Stefano (Mikhail Basmadjian) reflects on the migrant situation while Denise (Pia Zammit) experiences racism in the background. Photo: Christine Joan Muscat-AzzopardiStefano (Mikhail Basmadjian) reflects on the migrant situation while Denise (Pia Zammit) experiences racism in the background. Photo: Christine Joan Muscat-Azzopardi

Theatre
Lampedusa
St James Cavalier

Indifference and complacency have led the vast majority of us to set aside our humanity in the face of a very real, terrifying ordeal which sees its victims at the mercy of both the harshness of the elements and the unrelenting prejudice of people.

Anders Lustgarten’s script for Lampedusa, produced by Unifaun Theatre and currently running at St James Cavalier, examines the migrant crisis which is affecting Europe as millions of people make the treacherous journey across the “blue desert” of the Mediterranean Sea.

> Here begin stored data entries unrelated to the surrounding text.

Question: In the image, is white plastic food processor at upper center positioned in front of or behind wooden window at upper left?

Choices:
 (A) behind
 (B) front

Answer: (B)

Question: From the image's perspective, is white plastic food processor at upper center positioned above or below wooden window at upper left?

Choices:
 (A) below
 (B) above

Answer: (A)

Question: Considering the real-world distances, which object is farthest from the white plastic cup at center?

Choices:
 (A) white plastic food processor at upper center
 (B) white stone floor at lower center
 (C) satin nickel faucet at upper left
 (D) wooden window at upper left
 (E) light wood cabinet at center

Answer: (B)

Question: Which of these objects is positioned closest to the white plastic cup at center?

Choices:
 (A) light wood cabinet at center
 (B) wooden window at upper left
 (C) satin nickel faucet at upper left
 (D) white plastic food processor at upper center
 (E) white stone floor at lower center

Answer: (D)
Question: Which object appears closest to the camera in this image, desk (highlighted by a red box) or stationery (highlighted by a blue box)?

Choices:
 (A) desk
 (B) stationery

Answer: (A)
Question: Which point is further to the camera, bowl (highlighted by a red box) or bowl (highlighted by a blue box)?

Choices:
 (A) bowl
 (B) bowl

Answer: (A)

It is an expanse of water whose vastness obliterates, swallowing its victims by the boatload, oblivious to age, race and gender. Interestingly, for this performance, the two narrators, who engage the audience in a direct address, were not migrants themselves, at least not in the commonly accepted meaning of the term, but people who deal with them on a close, personal level.

Mikhail Basmadjian played a Lampedusan fisherman whose secondary job of ‘fishing out’ dead migrants’ bodies from the sea with his friend Salvo, pays better than his dwindling primary job. He becomes an emotional migrant – forever displaced in his attempt at understanding the motivation behind the migrants’ choice to travel the treacherous waters, while struggling to come to terms with the changing bigoted attitudes of his fellow Lampedusans and the larger European audience.

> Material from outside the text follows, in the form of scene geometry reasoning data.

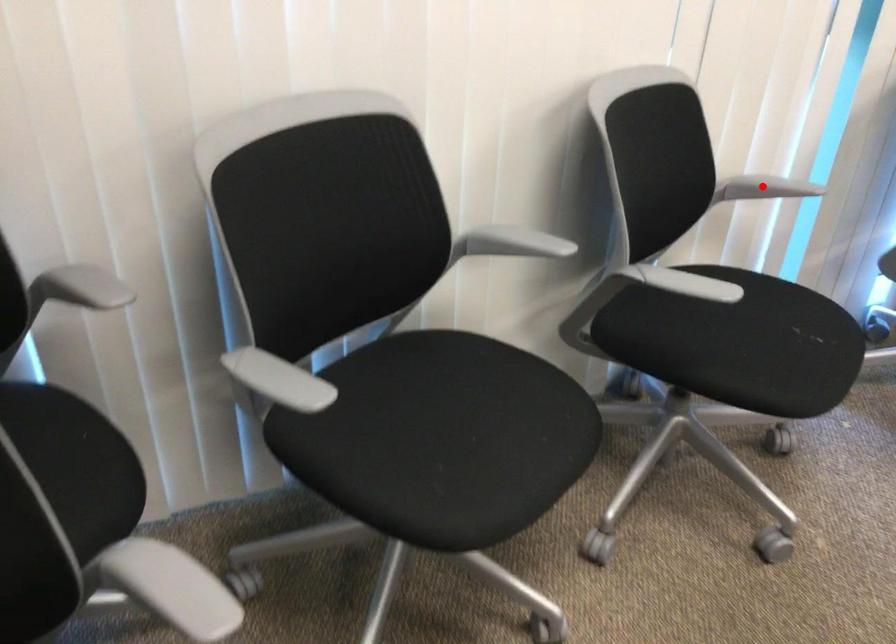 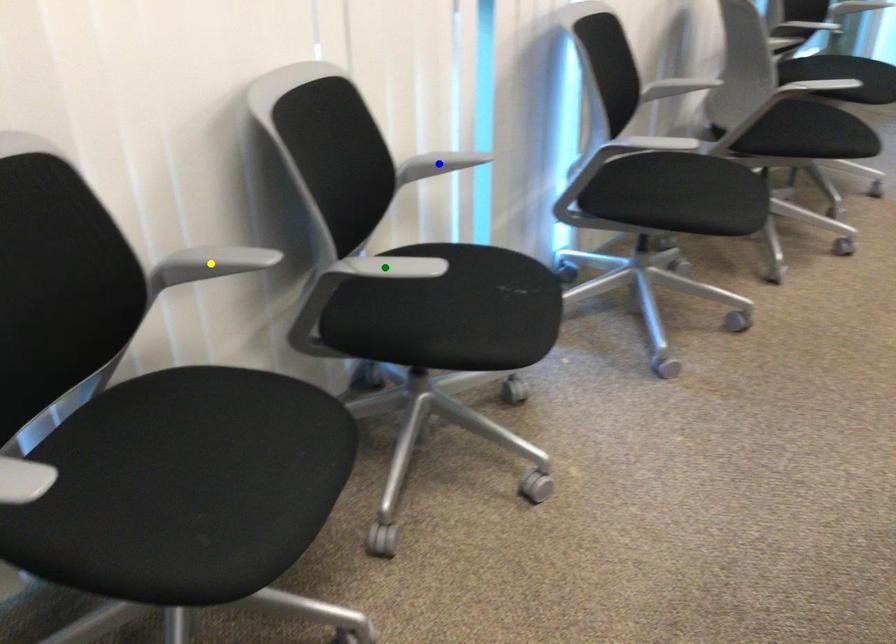 Question: I am providing you with two images of the same scene from different viewpoints. A red point is marked on the first image. You are given multiple points on the second image. Which point in image 2 represents the same 3d spot as the red point in image 1?

Choices:
 (A) blue point
 (B) green point
 (C) yellow point

Answer: (A) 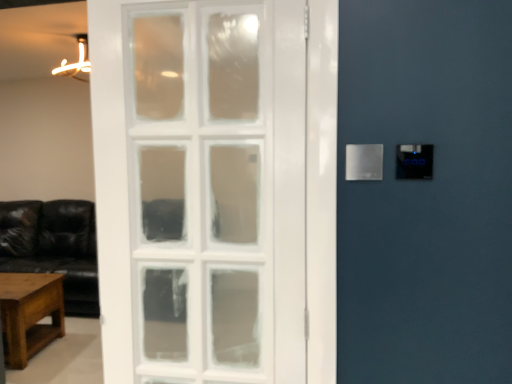 Describe the element at coordinates (364, 162) in the screenshot. I see `satin silver panel at right` at that location.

His anger at the islanders’ abandonment by the authorities and the EU, is evident, but his kindness and humanity equal this in their pity and horror of what the poor people he attempts to rescue, experience as they float towards perceived safety and freedom on a rickety boat, exploited by traffickers and terrorised by the elements.

From indifference to solidarity, he struggles with his own post-traumatic stress disorder after seeing so many scenes of death – breaking down in front of the audience and admitting to the nightmares where he sees all those poor, lost souls, after having appeared impervious to the horror of the dead at the start of the play, factually listing and describing the different types of corpse he deals with almost on the daily.

Lampedusa is a play to watch, because it is not only about awareness, but about humanity, about solidarity and above all, hope

Intercutting the fisherman’s story in Lampedusa is the story of a British-Muslim woman, who was born and bred in the UK, but suffers from the injustices levelled towards immigrants, while, ironically feeling guilty for perpetrating injustices upon others herself.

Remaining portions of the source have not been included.